Frank Prescott (FP): I have a feeling that writing is sometimes neglected in the language classroom and I think that’s a shame because it’s such an important skill. I think that writing tends to lose out to speaking when it comes to production. When writing is done, the activities may not actually involve much writing for writing’s sake but rather just as a means of completing the task, and often the feedback on writing focuses much more on accuracy rather than on the content or organisation of the writing. I want to show that a well-designed writing task can be a highly engaging activity in the classroom, which can involve the use of the other skills as well as plenty of interaction, and so it can be fitted very well into a balanced communicative syllabus.
Perhaps part of the problem with writing is that it tends to be seen as something that’s difficult for both the learner and the teacher to do well. Actually writing can be great fun if it’s handled in the right way. It can allow students to experiment with the language and express their own thoughts and feelings about topics that they are interested in. It can be used to encourage creativity and can also involve a lot of cooperation. As I already mentioned, writing can be combined very well with the other skills so that it can be part of a whole skills approach. Of course, writing and reading have always gone together, but nowadays, with multi-media tools it’s easy to bring in listening as a stimulus for writing, and writing can be used as a way into oral activities of different kinds.
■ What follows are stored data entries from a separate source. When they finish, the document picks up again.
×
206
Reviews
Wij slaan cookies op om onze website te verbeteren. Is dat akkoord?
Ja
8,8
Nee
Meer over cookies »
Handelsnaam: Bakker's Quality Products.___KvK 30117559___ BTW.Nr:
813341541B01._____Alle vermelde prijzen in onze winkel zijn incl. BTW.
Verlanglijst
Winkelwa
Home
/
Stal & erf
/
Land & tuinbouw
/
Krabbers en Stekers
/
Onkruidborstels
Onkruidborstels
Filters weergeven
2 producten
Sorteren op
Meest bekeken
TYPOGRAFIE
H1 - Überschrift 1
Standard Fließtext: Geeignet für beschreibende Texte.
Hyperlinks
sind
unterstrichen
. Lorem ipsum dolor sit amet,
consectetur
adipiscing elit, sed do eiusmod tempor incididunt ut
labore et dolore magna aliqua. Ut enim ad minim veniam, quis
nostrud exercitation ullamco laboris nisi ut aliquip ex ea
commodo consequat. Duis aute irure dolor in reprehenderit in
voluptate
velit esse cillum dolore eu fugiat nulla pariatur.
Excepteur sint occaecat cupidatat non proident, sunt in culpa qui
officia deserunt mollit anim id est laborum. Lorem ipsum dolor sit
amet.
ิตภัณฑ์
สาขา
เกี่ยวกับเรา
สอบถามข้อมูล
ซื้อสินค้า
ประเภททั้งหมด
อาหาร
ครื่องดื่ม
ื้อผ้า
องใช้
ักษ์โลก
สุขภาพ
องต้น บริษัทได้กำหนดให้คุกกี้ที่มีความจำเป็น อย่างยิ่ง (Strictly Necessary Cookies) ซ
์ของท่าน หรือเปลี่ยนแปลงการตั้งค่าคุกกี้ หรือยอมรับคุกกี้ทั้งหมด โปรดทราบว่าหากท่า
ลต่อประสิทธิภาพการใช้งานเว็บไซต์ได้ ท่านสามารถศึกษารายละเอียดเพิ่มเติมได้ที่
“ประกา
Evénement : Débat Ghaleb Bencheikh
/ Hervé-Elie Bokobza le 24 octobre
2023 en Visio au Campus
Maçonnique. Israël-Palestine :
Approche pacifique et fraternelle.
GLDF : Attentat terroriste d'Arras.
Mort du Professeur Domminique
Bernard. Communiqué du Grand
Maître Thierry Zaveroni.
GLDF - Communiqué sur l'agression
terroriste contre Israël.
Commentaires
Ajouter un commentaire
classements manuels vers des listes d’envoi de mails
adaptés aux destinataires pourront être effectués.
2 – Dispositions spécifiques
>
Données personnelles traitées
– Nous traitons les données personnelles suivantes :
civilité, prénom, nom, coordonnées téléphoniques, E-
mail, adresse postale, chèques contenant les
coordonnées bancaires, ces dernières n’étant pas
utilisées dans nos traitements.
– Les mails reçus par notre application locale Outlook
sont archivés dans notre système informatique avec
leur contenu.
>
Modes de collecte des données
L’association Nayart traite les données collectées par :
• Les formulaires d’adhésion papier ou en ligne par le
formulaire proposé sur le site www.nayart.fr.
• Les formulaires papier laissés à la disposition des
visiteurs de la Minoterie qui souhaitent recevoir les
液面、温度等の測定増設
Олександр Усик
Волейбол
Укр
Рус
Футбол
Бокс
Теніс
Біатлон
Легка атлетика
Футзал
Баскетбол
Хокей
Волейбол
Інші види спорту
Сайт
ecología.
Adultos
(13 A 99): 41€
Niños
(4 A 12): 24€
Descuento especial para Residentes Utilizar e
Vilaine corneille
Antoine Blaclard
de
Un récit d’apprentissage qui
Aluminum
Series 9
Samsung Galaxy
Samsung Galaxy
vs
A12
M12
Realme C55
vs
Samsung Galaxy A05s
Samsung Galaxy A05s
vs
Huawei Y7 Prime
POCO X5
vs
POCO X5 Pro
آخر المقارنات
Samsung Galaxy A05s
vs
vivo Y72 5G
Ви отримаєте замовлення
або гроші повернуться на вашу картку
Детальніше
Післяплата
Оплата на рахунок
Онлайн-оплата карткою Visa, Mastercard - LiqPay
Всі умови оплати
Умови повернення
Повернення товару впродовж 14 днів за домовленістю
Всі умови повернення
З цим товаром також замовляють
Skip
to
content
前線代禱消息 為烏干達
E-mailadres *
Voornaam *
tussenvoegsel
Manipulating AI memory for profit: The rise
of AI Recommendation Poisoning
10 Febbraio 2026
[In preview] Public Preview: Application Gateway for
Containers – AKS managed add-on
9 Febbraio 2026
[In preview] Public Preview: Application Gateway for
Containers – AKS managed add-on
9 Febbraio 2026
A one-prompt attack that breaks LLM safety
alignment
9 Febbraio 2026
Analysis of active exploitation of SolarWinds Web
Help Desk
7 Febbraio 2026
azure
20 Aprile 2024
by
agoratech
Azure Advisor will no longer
I spend a lot of time working with students doing presentations about different topics and here writing is also very important. In fact, one of the key uses of writing is in preparing for a speech or presentation. There’s no reason why this kind of activity can’t be done in the classroom at many levels. Group presentations can work very well and can be combined with fieldwork or individual work online and in the library followed by group preparation. Here writing is not the main focus but it is a necessary skill in organising the material of a presentation. Obviously, poster presentations also require some writing skills and again students of all levels find them enjoyable.
Nowadays, writing is arguably a more important skill than it’s ever been thanks to the advent of digital media. Our students are now writing all the time on social media and they will also need to be able to write effectively in many different online situations in their future. As language teachers, we have an obligation to help our students use their English for these purposes, as well, and to help them understand the differences between styles and functions. Being able to write well in English is particularly important in this regard because it is the most widespread online language.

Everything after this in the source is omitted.